Highly Versatile Gum Acacia Based Swellable Microgels Encapsulating Cobalt Nanoparticles; An Approach to Rapid and Recoverable Environmental Nano-catalysis

Lyophilic microgels based on Gum Acacia (GAC) were synthesized at room temperature and normal pressure. Briefly, high yield of the spherical shaped microgels of size <= 50 mu m was obtained via introducing linear GAC and divinyl sulfone (DS) in the reverse micelle cores of NBSS in the stirring gasoline. The GAC microgels were then utilized as synthetic micro-templates for fabricating their nanocomposites with Cobalt (Co), to subsequently produce GAC-Co nanocomposite microgels.
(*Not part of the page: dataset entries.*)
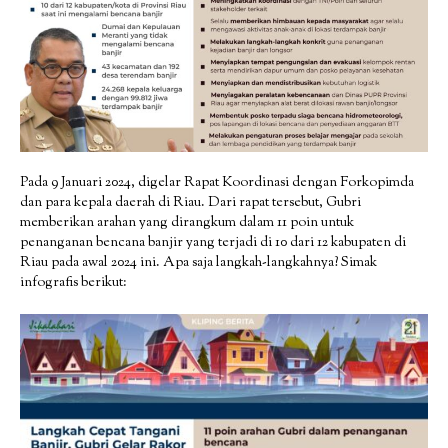
Pada 9 Januari 2024, digelar Rapat Koordinasi dengan Forkopimda
dan para kepala daerah di Riau. Dari rapat tersebut, Gubri
memberikan arahan yang dirangkum dalam 11 poin untuk
penanganan bencana banjir yang terjadi di 10 dari 12 kabupaten di
Riau pada awal 2024 ini. Apa saja langkah-langkahnya? Simak
infografis berikut: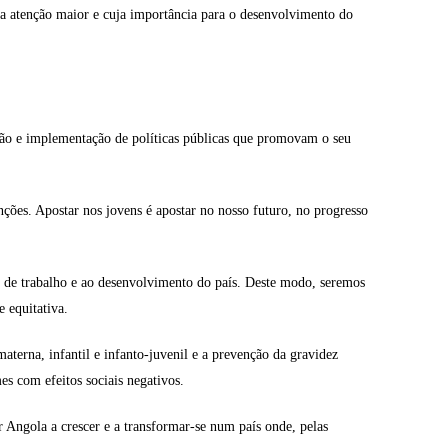
a atenção maior e cuja importância para o desenvolvimento do
ição e implementação de políticas públicas que promovam o seu
ções. Apostar nos jovens é apostar no nosso futuro, no progresso
do de trabalho e ao desenvolvimento do país. Deste modo, seremos
 equitativa.
erna, infantil e infanto-juvenil e a prevenção da gravidez
s com efeitos sociais negativos.
r Angola a crescer e a transformar-se num país onde, pelas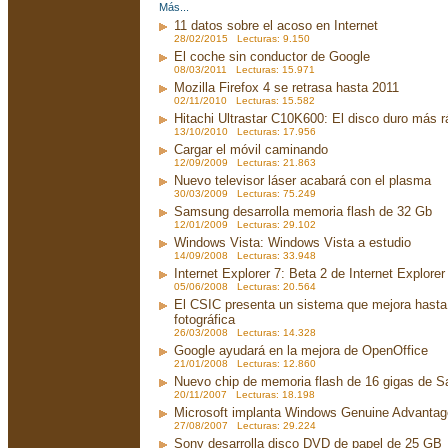
Más...
11 datos sobre el acoso en Internet
28/02/2015 Lecturas: 9.150
El coche sin conductor de Google
08/03/2011 Lecturas: 15.971
Mozilla Firefox 4 se retrasa hasta 2011
02/11/2010 Lecturas: 15.582
Hitachi Ultrastar C10K600: El disco duro más 
13/10/2010 Lecturas: 17.956
Cargar el móvil caminando
12/09/2009 Lecturas: 21.863
Nuevo televisor láser acabará con el plasma
30/03/2009 Lecturas: 75.249
Samsung desarrolla memoria flash de 32 Gb
12/01/2009 Lecturas: 29.102
Windows Vista: Windows Vista a estudio
14/09/2008 Lecturas: 33.948
Internet Explorer 7: Beta 2 de Internet Explorer
05/06/2008 Lecturas: 20.564
El CSIC presenta un sistema que mejora hasta 
fotográfica
26/03/2008 Lecturas: 14.328
Google ayudará en la mejora de OpenOffice
21/01/2008 Lecturas: 12.860
Nuevo chip de memoria flash de 16 gigas de 
20/11/2007 Lecturas: 18.198
Microsoft implanta Windows Genuine Advanta
27/08/2007 Lecturas: 29.224
Sony desarrolla disco DVD de papel de 25 GB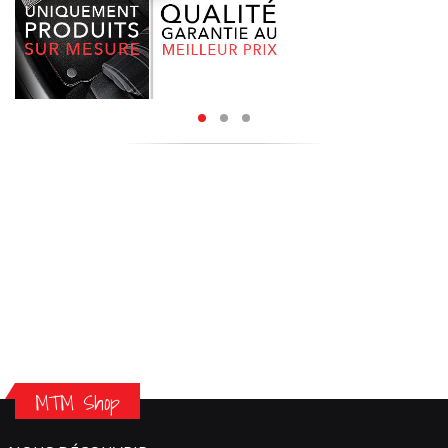
MTM Shop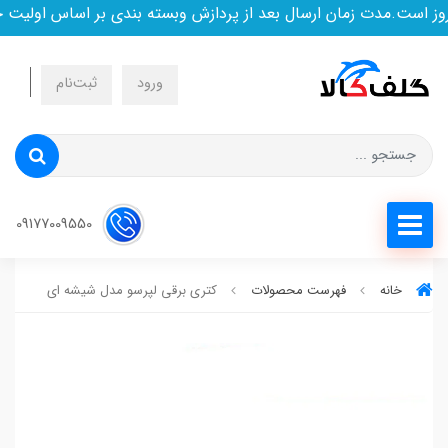
است.مدت زمان ارسال بعد از پردازش وبسته بندی بر اساس اولیت خر
ورود
ثبت‌نام
09177009550
خانه
فهرست محصولات
کتری برقی لپرسو مدل شیشه ای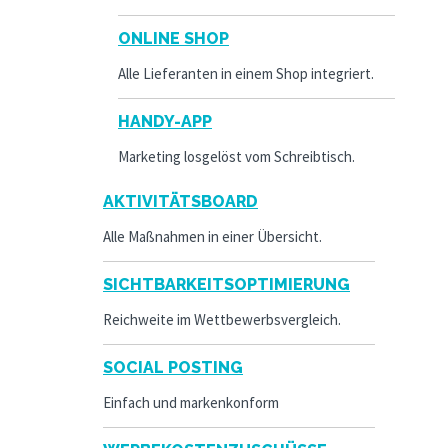
ONLINE SHOP
Alle Lieferanten in einem Shop integriert.
HANDY-APP
Marketing losgelöst vom Schreibtisch.
AKTIVITÄTSBOARD
Alle Maßnahmen in einer Übersicht.
SICHTBARKEITSOPTIMIERUNG
Reichweite im Wettbewerbsvergleich.
SOCIAL POSTING
Einfach und markenkonform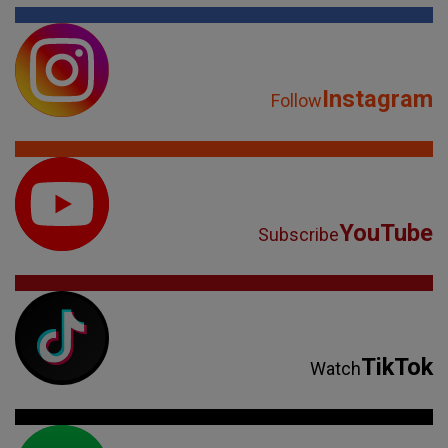
Instagram
Follow
YouTube
Subscribe
TikTok
Watch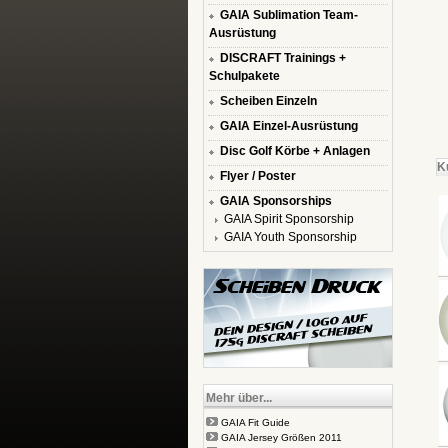
GAIA Sublimation Team-
Ausrüstung
DISCRAFT Trainings +
Schulpakete
Scheiben Einzeln
GAIA Einzel-Ausrüstung
Disc Golf Körbe + Anlagen
K
Flyer / Poster
GAIA Sponsorships
GAIA Spirit Sponsorship
GAIA Youth Sponsorship
Mehr über...
GAIA Fit Guide
GAIA Jersey Größen 2011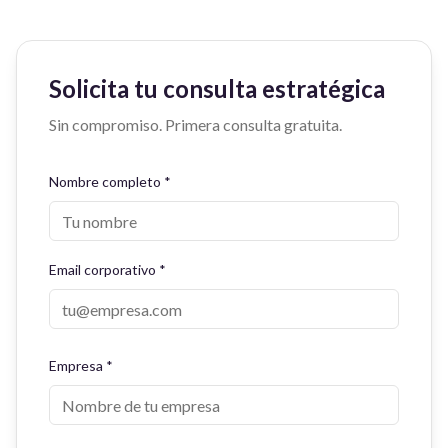
Solicita tu consulta estratégica
Sin compromiso. Primera consulta gratuita.
Nombre completo
*
Email corporativo
*
Empresa
*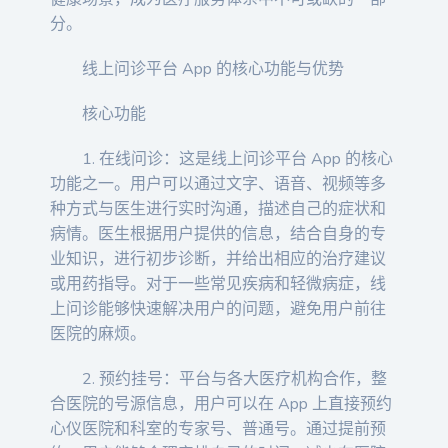
分。
线上问诊平台 App 的核心功能与优势
核心功能
1. 在线问诊：这是线上问诊平台 App 的核心
功能之一。用户可以通过文字、语音、视频等多
种方式与医生进行实时沟通，描述自己的症状和
病情。医生根据用户提供的信息，结合自身的专
业知识，进行初步诊断，并给出相应的治疗建议
或用药指导。对于一些常见疾病和轻微病症，线
上问诊能够快速解决用户的问题，避免用户前往
医院的麻烦。
2. 预约挂号：平台与各大医疗机构合作，整
合医院的号源信息，用户可以在 App 上直接预约
心仪医院和科室的专家号、普通号。通过提前预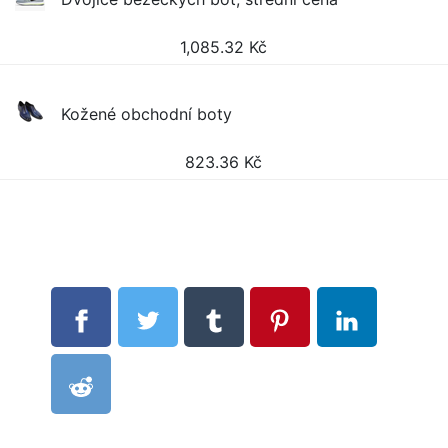
1,085.32
Kč
Kožené obchodní boty
823.36
Kč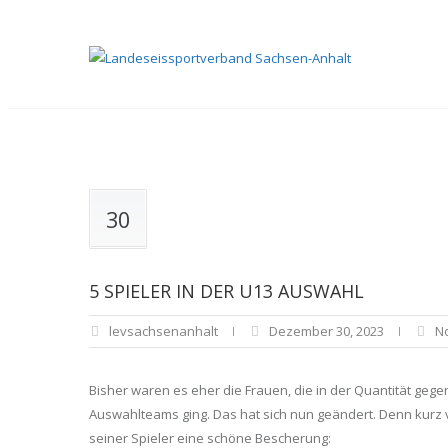
30
5 SPIELER IN DER U13 AUSWAHL
levsachsenanhalt
Dezember 30, 2023
N
Bisher waren es eher die Frauen, die in der Quantität ge
Auswahlteams ging. Das hat sich nun geändert. Denn kurz
seiner Spieler eine schöne Bescherung: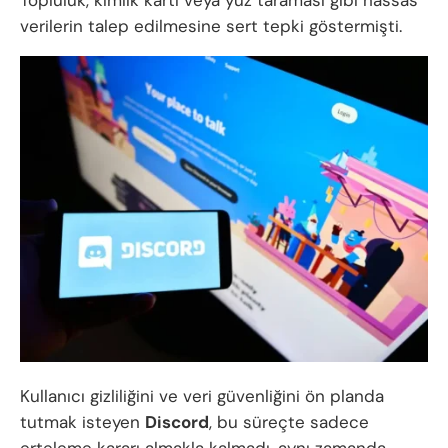
Topluluk, kimlik kartı veya yüz taraması gibi hassas
verilerin talep edilmesine sert tepki göstermişti.
Kullanıcı gizliliğini ve veri güvenliğini ön planda
tutmak isteyen
Discord
, bu süreçte sadece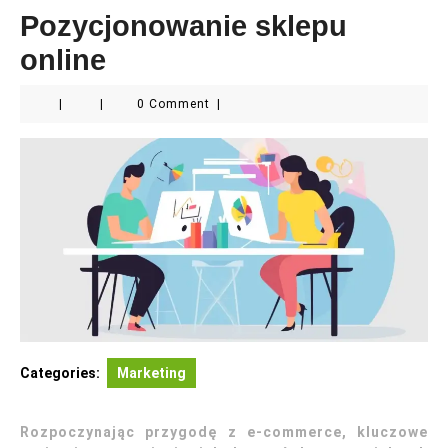
Pozycjonowanie sklepu
online
|
|
0 Comment
|
Categories:
Marketing
Rozpoczynając przygodę z e-commerce, kluczowe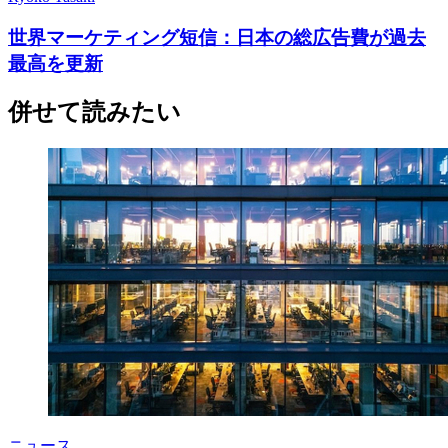
世界マーケティング短信：日本の総広告費が過去
最高を更新
併せて読みたい
ニュース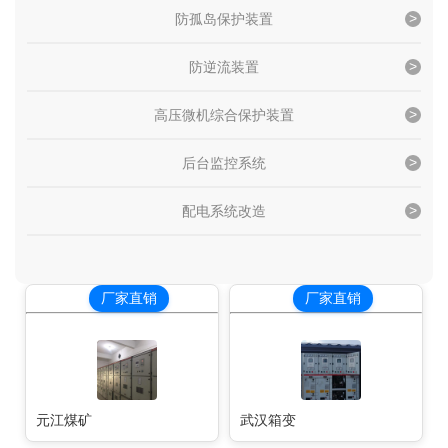
防孤岛保护装置
防逆流装置
高压微机综合保护装置
后台监控系统
配电系统改造
厂家直销
厂家直销
元江煤矿
武汉箱变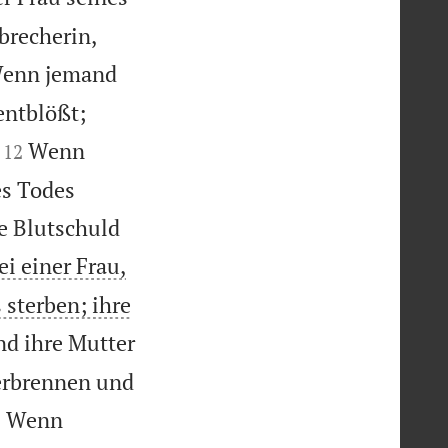
brecherin,
enn jemand
 entblößt;


Wenn
12
es Todes
e Blutschuld
i einer Frau,
 sterben; ihre
d ihre Mutter
verbrennen und

Wenn
5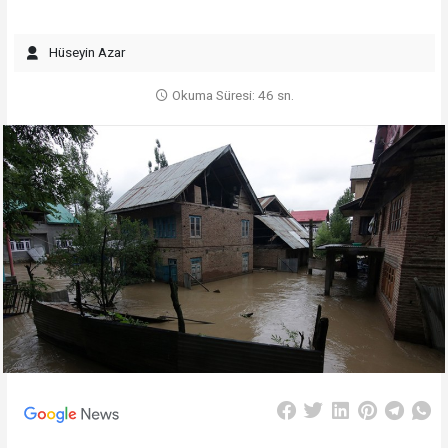
Hüseyin Azar
Okuma Süresi: 46 sn.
The as synthesis GAC based microgels and the GAC-Co microgels were characterized through FTIR, TGA, DSC, SEM, EDS, and TEM. Different amounts of GAC-Co microgels were used as nano-catalyst for the degradation of poisonous aromatic compounds and an Azo dye in aqueous medium. Briefly, 1 g GAC-Co microgels degraded 100 mL (250 ppm solution) of each the aforementioned compounds in <= 25 min at neutral pH. The increase in the kinetic parameter i.e., rate constant (k(app)) value with increase in the GAC-Co nanocomposite microgels amounts manifests the positive impact of the fabricated nano-catalyst on these compounds degradation at room temperature.

Automated summary

Lyophilic microgels based on Gum Acacia were synthesized at room temperature and normal pressure, and successfully utilized to fabricate GAC-Co nanocomposite microgels. The nano-catalyst GAC-Co microgels showed high efficiency in degrading toxic aromatic compounds and Azo dye in aqueous medium at neutral pH, with the rate constant (k(app)) value increasing with the amount of GAC-Co nanocomposite microgels.